Submitted by coldrum ---
In the pitch-black depths of an isolated North Port spring sits a silt-covered ledge that is revealing secrets about a prehistoric nomadic people, secrets held in murky silence for 100 centuries.
Now, with diving gear and artifact-collecting bags, archaeologists with the University of Miami and The Florida Aquarium are sweeping away the muck and uncovering that distant past.
This stuff could be as old as 13,000 years old, when wandering tribes traversed Florida. Their travels included stopovers at what is now known as Little Salt Spring, 90 minutes south of Tampa.

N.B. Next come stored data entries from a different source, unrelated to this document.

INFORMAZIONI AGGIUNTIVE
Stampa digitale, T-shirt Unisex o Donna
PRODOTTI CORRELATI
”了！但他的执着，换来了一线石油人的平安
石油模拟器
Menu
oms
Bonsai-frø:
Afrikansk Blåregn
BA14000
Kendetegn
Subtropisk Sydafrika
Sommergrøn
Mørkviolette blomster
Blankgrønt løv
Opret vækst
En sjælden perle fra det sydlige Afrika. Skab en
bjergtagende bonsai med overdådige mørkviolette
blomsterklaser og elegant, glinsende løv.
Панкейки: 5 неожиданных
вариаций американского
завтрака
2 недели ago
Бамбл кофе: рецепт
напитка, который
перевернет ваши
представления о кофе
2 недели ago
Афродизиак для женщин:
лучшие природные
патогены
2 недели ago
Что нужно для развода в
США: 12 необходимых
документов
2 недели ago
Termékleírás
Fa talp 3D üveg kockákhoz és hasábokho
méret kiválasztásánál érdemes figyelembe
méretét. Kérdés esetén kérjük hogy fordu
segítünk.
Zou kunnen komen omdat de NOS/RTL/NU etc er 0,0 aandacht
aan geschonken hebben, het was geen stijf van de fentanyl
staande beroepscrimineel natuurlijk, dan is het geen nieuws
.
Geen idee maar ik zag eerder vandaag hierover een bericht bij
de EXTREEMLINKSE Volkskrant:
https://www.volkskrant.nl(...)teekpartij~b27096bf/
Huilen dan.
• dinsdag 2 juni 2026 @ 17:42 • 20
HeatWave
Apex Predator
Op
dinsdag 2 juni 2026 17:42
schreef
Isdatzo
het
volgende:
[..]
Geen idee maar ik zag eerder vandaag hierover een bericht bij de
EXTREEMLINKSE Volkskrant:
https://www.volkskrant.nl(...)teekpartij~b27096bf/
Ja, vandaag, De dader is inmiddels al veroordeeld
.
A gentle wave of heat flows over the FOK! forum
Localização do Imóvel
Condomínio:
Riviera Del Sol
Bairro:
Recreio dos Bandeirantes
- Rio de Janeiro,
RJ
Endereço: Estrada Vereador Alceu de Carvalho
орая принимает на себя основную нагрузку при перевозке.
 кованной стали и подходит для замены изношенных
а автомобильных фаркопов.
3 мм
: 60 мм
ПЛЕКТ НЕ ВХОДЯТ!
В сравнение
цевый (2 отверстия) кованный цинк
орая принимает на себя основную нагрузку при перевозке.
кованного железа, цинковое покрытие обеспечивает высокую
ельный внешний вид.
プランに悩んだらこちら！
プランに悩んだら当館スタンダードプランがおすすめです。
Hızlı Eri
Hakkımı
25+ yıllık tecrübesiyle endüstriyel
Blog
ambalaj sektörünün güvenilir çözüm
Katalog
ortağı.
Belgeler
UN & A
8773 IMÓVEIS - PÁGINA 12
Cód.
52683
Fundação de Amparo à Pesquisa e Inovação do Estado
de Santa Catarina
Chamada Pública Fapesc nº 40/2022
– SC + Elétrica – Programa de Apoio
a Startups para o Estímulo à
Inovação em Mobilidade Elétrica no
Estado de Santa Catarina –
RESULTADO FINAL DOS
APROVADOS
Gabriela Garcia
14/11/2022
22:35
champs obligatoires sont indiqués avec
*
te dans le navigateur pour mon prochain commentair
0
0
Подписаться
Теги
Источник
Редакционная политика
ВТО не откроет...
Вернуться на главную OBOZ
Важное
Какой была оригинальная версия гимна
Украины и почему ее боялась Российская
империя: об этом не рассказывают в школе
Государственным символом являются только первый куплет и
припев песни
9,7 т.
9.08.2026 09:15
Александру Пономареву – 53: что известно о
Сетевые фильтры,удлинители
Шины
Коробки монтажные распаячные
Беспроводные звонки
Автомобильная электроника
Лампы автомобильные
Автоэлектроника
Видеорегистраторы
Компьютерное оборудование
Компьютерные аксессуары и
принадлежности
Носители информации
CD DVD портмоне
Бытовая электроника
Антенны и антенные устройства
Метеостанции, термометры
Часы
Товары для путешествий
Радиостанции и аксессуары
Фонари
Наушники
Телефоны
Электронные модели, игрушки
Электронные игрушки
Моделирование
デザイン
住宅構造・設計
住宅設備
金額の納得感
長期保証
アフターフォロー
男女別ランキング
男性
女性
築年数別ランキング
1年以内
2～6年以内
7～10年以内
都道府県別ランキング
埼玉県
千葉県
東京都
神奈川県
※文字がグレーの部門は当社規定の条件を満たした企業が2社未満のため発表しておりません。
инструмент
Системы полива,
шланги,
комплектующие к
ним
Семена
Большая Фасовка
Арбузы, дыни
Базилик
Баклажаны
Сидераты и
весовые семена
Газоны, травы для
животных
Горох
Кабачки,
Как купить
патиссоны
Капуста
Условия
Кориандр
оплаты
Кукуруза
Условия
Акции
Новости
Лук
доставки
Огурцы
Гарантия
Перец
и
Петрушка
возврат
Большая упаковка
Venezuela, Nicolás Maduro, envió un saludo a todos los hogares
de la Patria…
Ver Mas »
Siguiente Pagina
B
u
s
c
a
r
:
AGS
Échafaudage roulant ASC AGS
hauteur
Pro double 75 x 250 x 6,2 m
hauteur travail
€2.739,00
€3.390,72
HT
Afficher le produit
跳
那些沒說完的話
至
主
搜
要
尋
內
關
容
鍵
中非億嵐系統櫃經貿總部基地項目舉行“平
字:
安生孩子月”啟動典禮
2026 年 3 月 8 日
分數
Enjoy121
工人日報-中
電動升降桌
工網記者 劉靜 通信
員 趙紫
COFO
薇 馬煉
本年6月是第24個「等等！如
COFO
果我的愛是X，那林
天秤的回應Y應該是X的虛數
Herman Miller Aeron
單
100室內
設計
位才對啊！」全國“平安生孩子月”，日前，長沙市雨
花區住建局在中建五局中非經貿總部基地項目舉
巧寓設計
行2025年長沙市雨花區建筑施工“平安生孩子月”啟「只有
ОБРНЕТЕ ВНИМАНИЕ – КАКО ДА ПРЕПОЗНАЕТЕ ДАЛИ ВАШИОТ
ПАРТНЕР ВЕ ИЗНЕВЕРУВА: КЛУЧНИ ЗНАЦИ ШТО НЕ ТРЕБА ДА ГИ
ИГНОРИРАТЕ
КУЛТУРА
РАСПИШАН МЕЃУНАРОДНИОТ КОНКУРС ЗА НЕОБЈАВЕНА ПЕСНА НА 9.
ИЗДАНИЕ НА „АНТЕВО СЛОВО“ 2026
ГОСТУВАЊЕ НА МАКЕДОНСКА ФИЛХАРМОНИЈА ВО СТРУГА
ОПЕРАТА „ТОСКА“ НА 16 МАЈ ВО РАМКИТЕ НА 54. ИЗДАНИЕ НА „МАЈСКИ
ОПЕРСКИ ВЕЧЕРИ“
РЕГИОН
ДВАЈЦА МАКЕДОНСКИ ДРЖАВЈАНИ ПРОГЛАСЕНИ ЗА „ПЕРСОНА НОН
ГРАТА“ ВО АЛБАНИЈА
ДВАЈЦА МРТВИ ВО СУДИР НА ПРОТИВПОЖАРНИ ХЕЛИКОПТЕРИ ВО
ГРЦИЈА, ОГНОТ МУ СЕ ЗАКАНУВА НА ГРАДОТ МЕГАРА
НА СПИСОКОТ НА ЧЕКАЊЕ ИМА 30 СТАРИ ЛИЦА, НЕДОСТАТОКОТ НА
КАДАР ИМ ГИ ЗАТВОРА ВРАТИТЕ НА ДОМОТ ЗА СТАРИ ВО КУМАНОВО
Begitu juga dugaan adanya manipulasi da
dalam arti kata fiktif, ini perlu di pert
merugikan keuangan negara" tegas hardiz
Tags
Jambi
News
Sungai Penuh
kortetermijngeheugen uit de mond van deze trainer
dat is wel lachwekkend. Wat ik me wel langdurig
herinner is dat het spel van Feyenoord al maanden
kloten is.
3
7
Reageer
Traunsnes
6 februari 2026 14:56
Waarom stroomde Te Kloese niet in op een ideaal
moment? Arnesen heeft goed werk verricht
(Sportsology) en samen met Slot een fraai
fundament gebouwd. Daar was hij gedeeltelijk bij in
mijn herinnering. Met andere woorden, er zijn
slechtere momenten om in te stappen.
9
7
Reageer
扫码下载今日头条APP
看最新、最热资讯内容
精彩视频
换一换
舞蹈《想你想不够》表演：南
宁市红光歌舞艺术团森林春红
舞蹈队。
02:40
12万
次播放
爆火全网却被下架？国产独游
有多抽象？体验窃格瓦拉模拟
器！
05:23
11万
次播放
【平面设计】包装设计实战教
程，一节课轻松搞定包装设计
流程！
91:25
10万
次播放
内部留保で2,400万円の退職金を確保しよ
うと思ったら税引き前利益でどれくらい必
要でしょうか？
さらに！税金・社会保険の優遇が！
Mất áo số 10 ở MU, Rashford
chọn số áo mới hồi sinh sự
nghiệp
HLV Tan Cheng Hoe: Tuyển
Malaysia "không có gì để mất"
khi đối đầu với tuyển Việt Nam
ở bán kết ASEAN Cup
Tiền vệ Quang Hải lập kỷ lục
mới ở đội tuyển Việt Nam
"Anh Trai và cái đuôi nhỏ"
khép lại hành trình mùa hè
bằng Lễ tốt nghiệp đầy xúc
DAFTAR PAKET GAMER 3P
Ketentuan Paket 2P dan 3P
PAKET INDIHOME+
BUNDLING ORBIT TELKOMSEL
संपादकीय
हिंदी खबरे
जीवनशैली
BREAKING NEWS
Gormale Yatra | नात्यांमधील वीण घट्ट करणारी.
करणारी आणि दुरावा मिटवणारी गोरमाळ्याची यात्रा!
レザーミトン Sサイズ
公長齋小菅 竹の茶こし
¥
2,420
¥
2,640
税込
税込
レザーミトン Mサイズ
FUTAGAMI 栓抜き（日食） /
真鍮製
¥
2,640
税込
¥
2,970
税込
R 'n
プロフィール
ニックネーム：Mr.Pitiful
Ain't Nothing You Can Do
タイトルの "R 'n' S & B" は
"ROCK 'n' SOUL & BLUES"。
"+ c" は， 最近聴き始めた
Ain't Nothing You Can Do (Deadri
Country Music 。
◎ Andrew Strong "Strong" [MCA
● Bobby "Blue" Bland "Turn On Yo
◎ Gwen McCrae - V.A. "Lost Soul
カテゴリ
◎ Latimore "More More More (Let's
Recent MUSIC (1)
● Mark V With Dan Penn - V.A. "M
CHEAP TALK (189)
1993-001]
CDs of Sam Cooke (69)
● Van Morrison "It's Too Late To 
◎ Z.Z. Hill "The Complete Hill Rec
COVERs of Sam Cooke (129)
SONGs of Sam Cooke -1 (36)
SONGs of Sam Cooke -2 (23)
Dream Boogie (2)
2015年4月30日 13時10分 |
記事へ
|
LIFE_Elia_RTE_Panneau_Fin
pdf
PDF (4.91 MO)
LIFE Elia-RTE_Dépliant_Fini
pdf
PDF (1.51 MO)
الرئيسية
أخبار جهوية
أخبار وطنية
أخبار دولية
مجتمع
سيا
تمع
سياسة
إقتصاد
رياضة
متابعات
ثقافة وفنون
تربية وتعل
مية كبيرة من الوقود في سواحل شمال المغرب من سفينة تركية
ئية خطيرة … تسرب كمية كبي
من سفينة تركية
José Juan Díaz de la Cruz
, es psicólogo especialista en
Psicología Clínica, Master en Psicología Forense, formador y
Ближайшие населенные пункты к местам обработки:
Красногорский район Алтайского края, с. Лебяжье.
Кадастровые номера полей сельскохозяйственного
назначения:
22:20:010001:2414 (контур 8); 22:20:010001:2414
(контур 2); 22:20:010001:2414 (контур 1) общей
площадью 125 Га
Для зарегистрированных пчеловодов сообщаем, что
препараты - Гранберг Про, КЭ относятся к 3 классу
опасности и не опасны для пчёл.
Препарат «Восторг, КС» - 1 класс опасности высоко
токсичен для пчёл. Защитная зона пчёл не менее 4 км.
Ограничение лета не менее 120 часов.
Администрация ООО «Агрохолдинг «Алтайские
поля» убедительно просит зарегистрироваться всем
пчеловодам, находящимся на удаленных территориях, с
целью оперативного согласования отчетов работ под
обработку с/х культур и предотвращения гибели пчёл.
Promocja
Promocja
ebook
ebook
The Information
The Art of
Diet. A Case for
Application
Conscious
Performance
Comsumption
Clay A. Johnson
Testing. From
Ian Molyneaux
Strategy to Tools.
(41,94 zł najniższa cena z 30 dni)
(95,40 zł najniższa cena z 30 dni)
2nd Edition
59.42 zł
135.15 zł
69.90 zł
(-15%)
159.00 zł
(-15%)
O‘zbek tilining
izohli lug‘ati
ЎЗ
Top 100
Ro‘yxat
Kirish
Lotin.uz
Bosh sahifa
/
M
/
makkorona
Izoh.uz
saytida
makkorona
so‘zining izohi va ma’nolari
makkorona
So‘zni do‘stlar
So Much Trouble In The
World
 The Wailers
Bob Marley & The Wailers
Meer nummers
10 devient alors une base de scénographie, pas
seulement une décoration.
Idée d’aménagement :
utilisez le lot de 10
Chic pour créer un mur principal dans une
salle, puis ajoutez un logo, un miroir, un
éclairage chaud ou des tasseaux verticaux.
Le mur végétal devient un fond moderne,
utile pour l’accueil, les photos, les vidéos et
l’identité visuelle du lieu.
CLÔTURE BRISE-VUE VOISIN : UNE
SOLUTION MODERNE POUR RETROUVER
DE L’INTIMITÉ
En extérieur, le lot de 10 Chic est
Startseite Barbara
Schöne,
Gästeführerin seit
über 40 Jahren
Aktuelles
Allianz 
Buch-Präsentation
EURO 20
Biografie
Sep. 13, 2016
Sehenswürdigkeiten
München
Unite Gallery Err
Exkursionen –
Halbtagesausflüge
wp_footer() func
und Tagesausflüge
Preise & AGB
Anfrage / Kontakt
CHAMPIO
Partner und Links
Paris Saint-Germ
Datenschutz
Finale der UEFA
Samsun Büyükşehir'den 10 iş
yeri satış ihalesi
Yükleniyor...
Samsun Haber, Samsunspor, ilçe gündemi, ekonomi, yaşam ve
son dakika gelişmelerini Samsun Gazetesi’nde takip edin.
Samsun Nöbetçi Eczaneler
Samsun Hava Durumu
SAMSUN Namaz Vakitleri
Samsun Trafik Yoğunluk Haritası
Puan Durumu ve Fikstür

Artifacts are delicately uncovered from a ledge 90 feet below the surface, archaeologists say, offering up glimpses of what life was like for who is believed to have been Florida's first residents.
John Gifford, an underwater archaeologist with UM's Rosenstiel School of Marine and Atmospheric Science along with aquarium divers are working together to gather the artifacts.
"In the last ice age, between about 10,000 and 13,000 years ago, the water level was 90 feet lower then than it is today," Gifford said. "It's generally thought that along that early beach area, those early humans left their tools or whatever artifacts they found at that site."
"Little Salt Spring," Gifford said, "is where we have at least a fighting chance at finding some traces of human activity say 9,000 or 10,000 years ago."
The work is painstaking and somewhat dangerous but worth the effort, archaeologists say. Little Salt Spring, they say, is one of the most important archaeological sites in the state, and perhaps the nation, for its wealth of information about the dawn of civilization here in Florida.
The sinkhole's water chemistry and temperature have helped to create a one-of-a-kind, prehistoric submerged site where late Paleo-Indian and Archaic artifacts are unusually well preserved.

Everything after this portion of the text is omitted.